Running AMUSE scripts on the LGM cluster

AMUSE can be installed and run on the LGM cluster at the Leiden University (LIACS).

The prerequisite software is not available on the cluster, so this needs to be installed first:

  1. Check-out amuse from svn:
    > svn co http://www.amusecode.org/svn/trunk amuse-svn
    > cd amuse-svn/doc/install
    
  2. Setup the environment variables PREFIX, PATH and LD_LIBRARY_PATH according to Install AMUSE prerequisites.
  3. Install python following the instructions from the same document as step 2
  4. Install the other prerequisites:
    > export FC=gfortran
    > export F77=gfortran
    > ./install.py install --hydra
    ...
    

After the installation of the prerequisites finishes you can configure and buils AMUSE

> cd amuse-svn
> ./configure
> make

When you build the codes with "make", you may get a wget error when it tries to download setuptools. You can solve this by first executing:

> python ez_setup.py --insecure

You can run the tests with:

> mpiexec nosetests -v

Configure a cluster

To run on multiple nodes, you need to setup mpdboot first

  1. create a file with the name of the hosts you want to run on
    >cat hosts
    node08  ifhn=ibnode08
    node09  ifhn=ibnode09
    node10  ifhn=ibnode10
    node11  ifhn=ibnode11
    
    Every node has two names: nodeXX and ibnodeXX. The nodeXX address will use the ethernet interface, while the ibnodeXX will use the ethernet over infiniband address. The infiband address is much faster than the ethernet address. You also need to add the node you are running from to the lists of hosts
  2. start mpds on each node mpdboot --totalnum=3 --file=hosts
  3. start your script mpiexec amuse.sh yourscript.py (will probably run on ibnode08 , 09, 10 and use the infiniband)
  4. stop you cluster mpdallexit

Check cluster speed

To check if you are using the infiniband ports, you can run this test:

cat > ./test.c <<DELIM
#include <mpi.h>
#include <stdlib.h>
#include <stdio.h>
#include <string.h>

int main(int argc, char ** argv)
{
        double * buffer = 0;
        double t0, t1;
        int number_of_doubles = 20000;
        MPI_Init(&argc, &argv);
        if(argc > 1)
        {
                number_of_doubles = atoi(argv[1]);
        }
        printf("broadcasting %d doubles\n", number_of_doubles);
        buffer = (double *) malloc(sizeof(double) * number_of_doubles);
        t0 = MPI_Wtime();
        MPI_Bcast(buffer, number_of_doubles , MPI_DOUBLE, 0, MPI_COMM_WORLD);
        t1 = MPI_Wtime();
        printf("broadcasting was %f seconds, %f bytes per second, %f mb per second \n", t1 - t0, number_of_doubles / (t1 - t0), (number_of_doubles/(1024.0*1024.0*(t1-t0))));
        MPI_Finalize();
        return 0;
}
DELIM
mpicc test.c
mpiexec -n 2 ./a.out 10000000

todo

The LGM cluster has two mpi implementations already installed, however these do not work with amuse yet.
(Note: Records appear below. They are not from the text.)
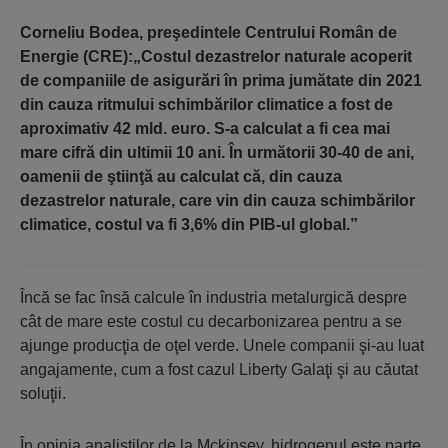
Corneliu Bodea, preşedintele Centrului Român de
Energie (CRE):„Costul dezastrelor naturale acoperit
de companiile de asigurări în prima jumătate din 2021
din cauza ritmului schimbărilor climatice a fost de
aproximativ 42 mld. euro. S-a calculat a fi cea mai
mare cifră din ultimii 10 ani. În următorii 30-40 de ani,
oamenii de ştiinţă au calculat că, din cauza
dezastrelor naturale, care vin din cauza schimbărilor
climatice, costul va fi 3,6% din PIB-ul global.”
Încă se fac însă calcule în industria metalurgică despre
cât de mare este costul cu decarbonizarea pentru a se
ajunge producţia de oţel verde. Unele companii şi-au luat
angajamente, cum a fost cazul Liberty Galaţi şi au căutat
soluţii.
În opinia analiştilor de la Mckinsey, hidrogenul este parte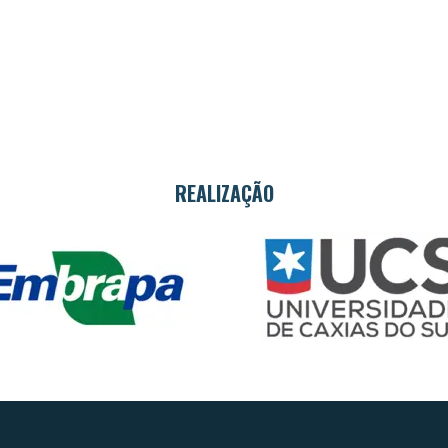
REALIZAÇÃO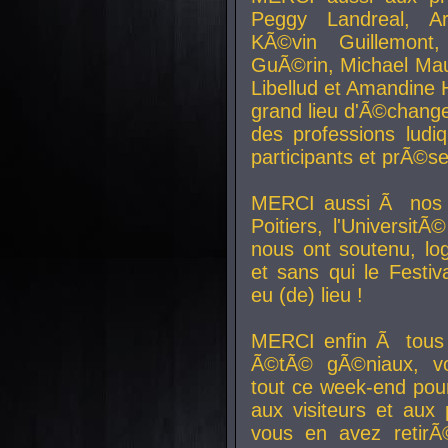
Peggy Landreal, A
KÃ©vin Guillemont
GuÃ©rin, Michael Maur
Libellud et Amandine H
grand lieu d'Ã©chang
des professions lud
participants et prÃ©se
MERCI aussi Ã nos pa
Poitiers, l'Universit
nous ont soutenu, log
et sans qui le Festiv
eu (de) lieu !
MERCI enfin Ã tous
Ã©tÃ© gÃ©niaux, v
tout ce week-end pour
aux visiteurs et aux
vous en avez retirÃ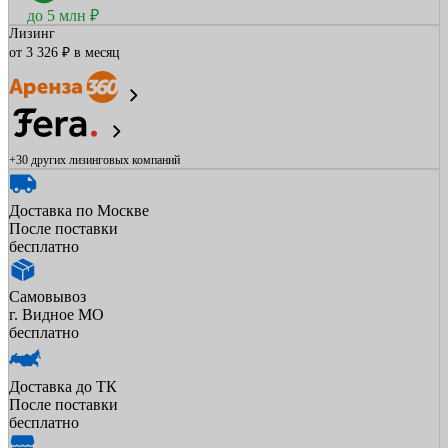
до 5 млн ₽
Лизинг
от 3 326 ₽ в месяц
+30 других
лизинговых компаний
Доставка по Москве
После поставки
бесплатно
Самовывоз
г. Видное МО
бесплатно
Доставка до ТК
После поставки
бесплатно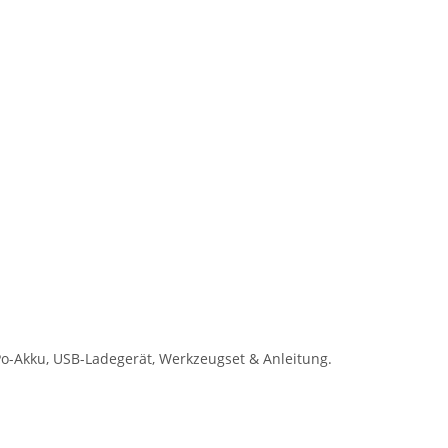
o-Akku, USB-Ladegerät, Werkzeugset & Anleitung.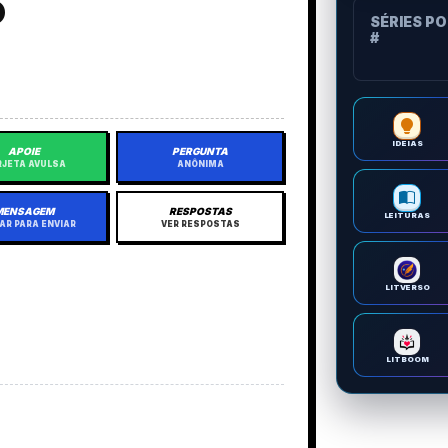
5
SÉRIES P
#
IDEIAS
APOIE
PERGUNTA
JETA AVULSA
ANÔNIMA
MENSAGEM
RESPOSTAS
LEITURAS
AR PARA ENVIAR
VER RESPOSTAS
LITVERSO
LITBOOM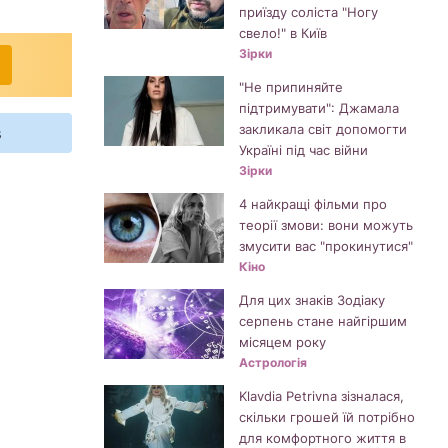
приїзду соліста "Ногу
свело!" в Київ
Зірки
"Не припиняйте
підтримувати": Джамала
закликала світ допомогти
s
Україні під час війни
Зірки
4 найкращі фільми про
теорії змови: вони можуть
змусити вас "прокинутися"
Кіно
Для цих знаків Зодіаку
серпень стане найгіршим
місяцем року
Астрологія
Klavdia Petrivna зізналася,
скільки грошей їй потрібно
для комфортного життя в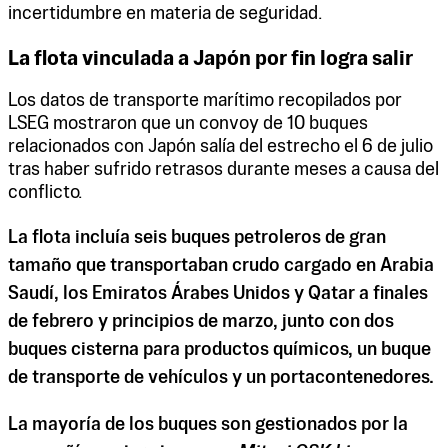
incertidumbre en materia de seguridad.
La flota vinculada a Japón por fin logra salir
Los datos de transporte marítimo recopilados por
LSEG mostraron que un convoy de 10 buques
relacionados con Japón salía del estrecho el 6 de julio
tras haber sufrido retrasos durante meses a causa del
conflicto.
La flota incluía seis buques petroleros de gran
tamaño que transportaban crudo cargado en Arabia
Saudí, los Emiratos Árabes Unidos y Qatar a finales
de febrero y principios de marzo, junto con dos
buques cisterna para productos químicos, un buque
de transporte de vehículos y un portacontenedores.
La mayoría de los buques son gestionados por la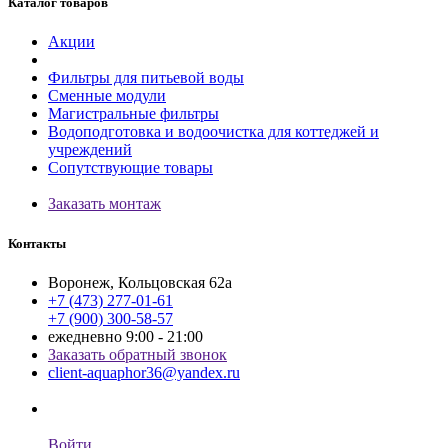
Каталог товаров
Акции
Фильтры для питьевой воды
Сменные модули
Магистральные фильтры
Водоподготовка и водоочистка для коттеджей и
учреждений
Сопутствующие товары
Заказать монтаж
Контакты
Воронеж, Кольцовская 62а
+7 (473) 277-01-61
+7 (900) 300-58-57
ежедневно 9:00 - 21:00
Заказать обратный звонок
client-aquaphor36@yandex.ru
Войти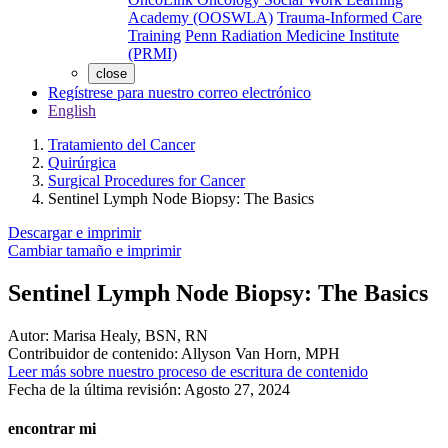
Academy (OOSWLA)
Trauma-Informed Care
Training
Penn Radiation Medicine Institute
(PRMI)
close
Regístrese para nuestro correo electrónico
English
Tratamiento del Cancer
Quirúrgica
Surgical Procedures for Cancer
Sentinel Lymph Node Biopsy: The Basics
Descargar e imprimir
Cambiar tamaño e imprimir
Sentinel Lymph Node Biopsy: The Basics
Autor:
Marisa Healy, BSN, RN
Contribuidor de contenido:
Allyson Van Horn, MPH
Leer más sobre nuestro proceso de escritura de contenido
Fecha de la última revisión:
Agosto 27, 2024
encontrar mi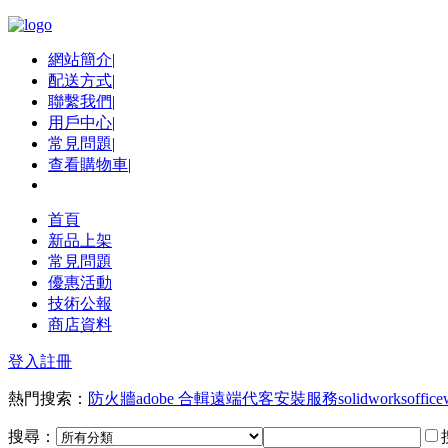
網站簡介
|
配送方式
|
聯繫我們
|
用戶中心
|
常見問題
|
查看購物車
|
首頁
新品上架
常見問題
優惠活動
技術公報
商店資料
登入
註冊
熱門搜索：
防火牆
adobe 合輯
遠端代客安裝服務
solidworks
office
搜尋：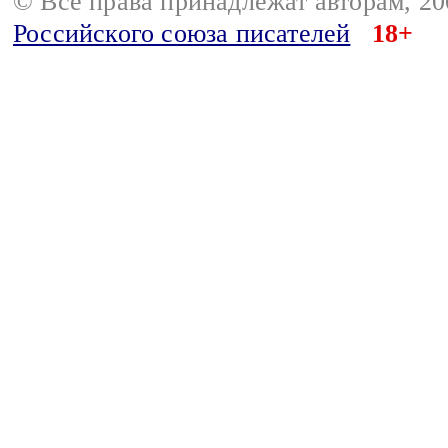
© Все права принадлежат авторам, 2
Российского союза писателей
18+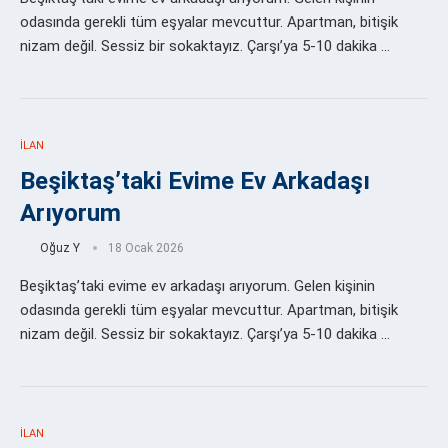
odasında gerekli tüm eşyalar mevcuttur. Apartman, bitişik
nizam değil. Sessiz bir sokaktayız. Çarşı’ya 5-10 dakika …
İLAN
Beşiktaş’taki Evime Ev Arkadaşı
Arıyorum
Oğuz Y
18 Ocak 2026
Beşiktaş’taki evime ev arkadaşı arıyorum. Gelen kişinin
odasında gerekli tüm eşyalar mevcuttur. Apartman, bitişik
nizam değil. Sessiz bir sokaktayız. Çarşı’ya 5-10 dakika …
İLAN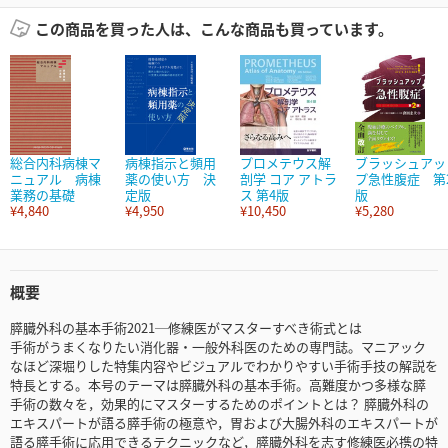
この商品を買った人は、こんな商品も買っています。
総合内科病棟マ
病棟指示と頻用
プロメテウス解
ブラッシュアッ
ニュアル 病棟
薬の使い方 決
剖学 コア アトラ
プ急性腹症 第
業務の基礎
定版
ス 第4版
版
¥4,840
¥4,950
¥10,450
¥5,280
概要
膵臓外科の基本手術2021─修練医がマスターすべき術式とは
手術がうまくなりたい消化器・一般外科医のための専門誌。マニアック
なほど深堀りした特集内容やビジュアルでわかりやすい手術手技の解説を
特長とする。本号のテーマは膵臓外科の基本手術。高難度かつ多様な膵
手術の数々を，効果的にマスターするためのポイントとは？ 膵臓外科の
エキスパートが語る膵手術の極意や，胃および大腸外科のエキスパートが
語る膵手術に応用できるテクニックなど，膵臓外科を志す修練医必携の特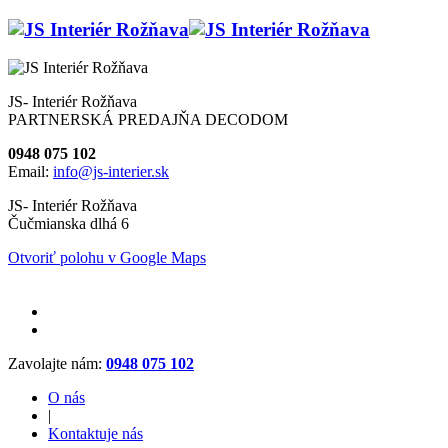
JS- Interiér Rožňava
PARTNERSKÁ PREDAJŇA DECODOM
0948 075 102
Email:
info@js-interier.sk
JS- Interiér Rožňava
Čučmianska dlhá 6
Otvoriť polohu v Google Maps
Zavolajte nám:
0948 075 102
O nás
|
Kontaktuje nás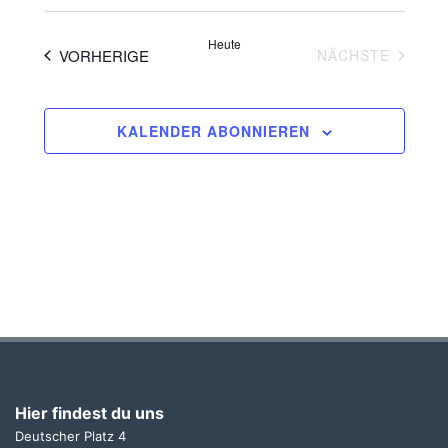
Datum
wählen.
Navigat
Heute
VERANSTALTUNGEN
VERAN
VORHERIGE
NÄCHSTE
KALENDER ABONNIEREN
Hier findest du uns
Deutscher Platz 4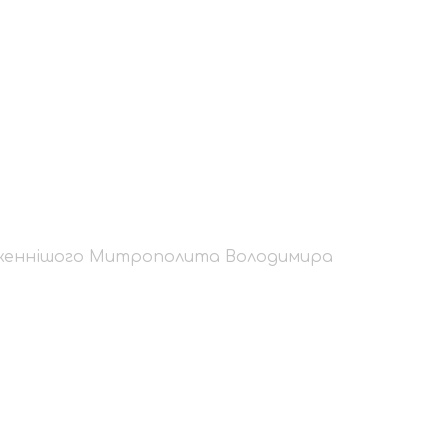
і Блаженнішого Мит
лаженнішого Митрополита Володимира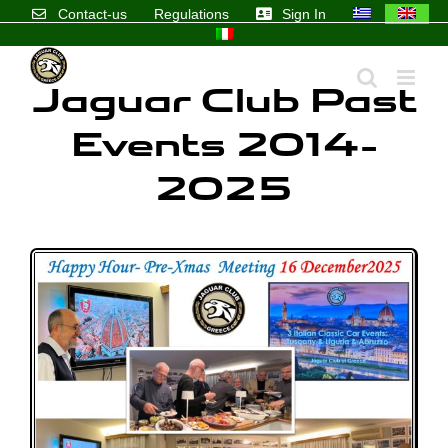
Skip
Events up to 2017
Contact-us
Regulations
Sign In
to
content
Jaguar Club Past
Events 2014-
2025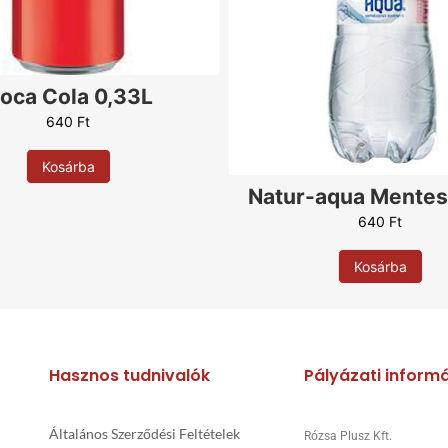
Paprika
Rukkola
Sonka
Trappista
oca Cola 0,33L
Szalámi
640
Ft
Szalonna
Szezámmag
Kosárba
Töltött Pizzaszél Cheddar
Natur-aqua Mentes
Tejföl
640
Ft
Tojás
Kosárba
Virsli
Zabkorpa
4 sajt
Alap nélkül
Hasznos tudnivalók
Pályázati inform
Orosz Rulett(Chili csepp)
Általános Szerződési Feltételek
Rózsa Plusz Kft.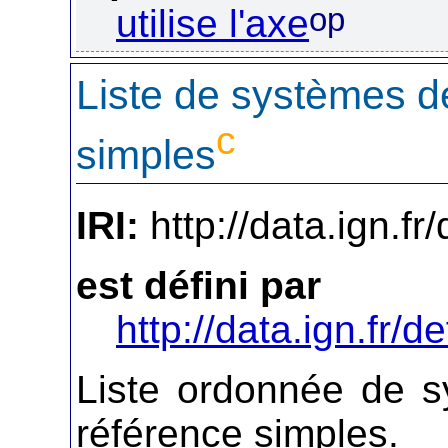
op
utilise l'axe
Liste de systèmes d
c
simples
IRI:
http://data.ign.fr
est défini par
http://data.ign.fr/de
Liste ordonnée de 
référence simples.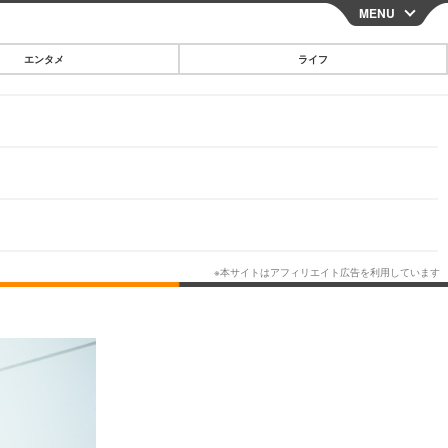
MENU
CLOSE
エンタメ
ライフ
スマートフォン
ガジェット・ツール
その他
映画・ドラマ
韓国・芸能
グルメ
スポーツ
ショッピング
ブログ
その他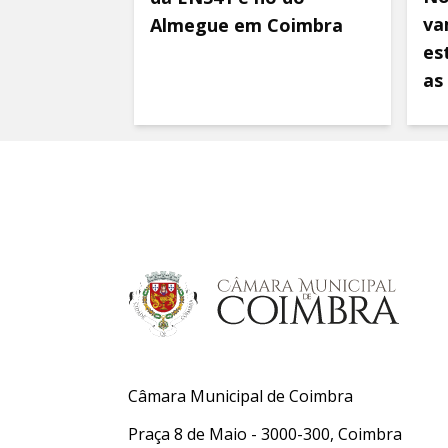
va
Almegue em Coimbra
es
as
Câmara Municipal de Coimbra
Praça 8 de Maio - 3000-300, Coimbra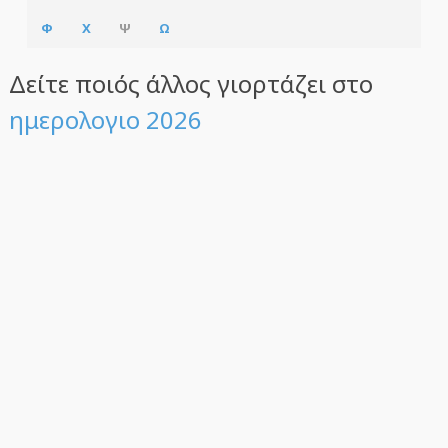
Φ
Χ
Ψ
Ω
Δείτε ποιός άλλος γιορτάζει στο
ημερολογιο 2026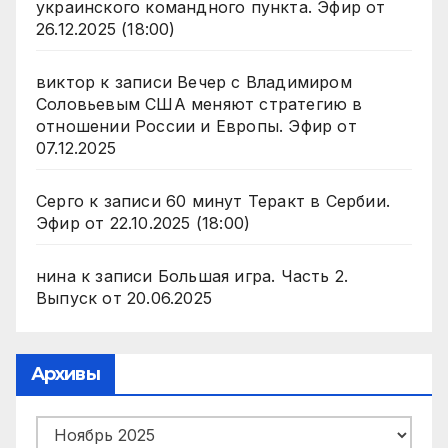
украинского командного пункта. Эфир от
26.12.2025 (18:00)
виктор
к записи
Вечер с Владимиром
Соловьевым США меняют стратегию в
отношении России и Европы. Эфир от
07.12.2025
Серго
к записи
60 минут Теракт в Сербии.
Эфир от 22.10.2025 (18:00)
нина
к записи
Большая игра. Часть 2.
Выпуск от 20.06.2025
Архивы
Архивы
  • mvapich is not MPI 2.2 compatible
  • openmpi does not have mpicc etc installed

Once these packages hey are compatible. you need to (These instructions asume a version of AMUSE later then June 09 2011):

  1. This extra step is needed if you want to use the system installed MPI implementation on the LGM cluster: select the mpi implementation to use with mpi-selector. Only openmpi is mpi2 compatable (needed by AMUSE):
       > mpi-selector --list 
       mvapich-1.2.0-gcc-x86_64
       openmpi-1.4-gcc-x86_64
       > mpi-selector --set openmpi-1.4-gcc-x86_64
       > mpi-selector --query
       > mpicc -show
      
    
  2. remove the installed prerequisites (ensure $PREFIX is set!!!!!)
    > rm -Rf $PREFIX
    
  3. Install the amuse prerequisites without mpich2
    > export FC=gfortran
    > export F77=gfortran
    > ./install.py install no-mpich2
    ...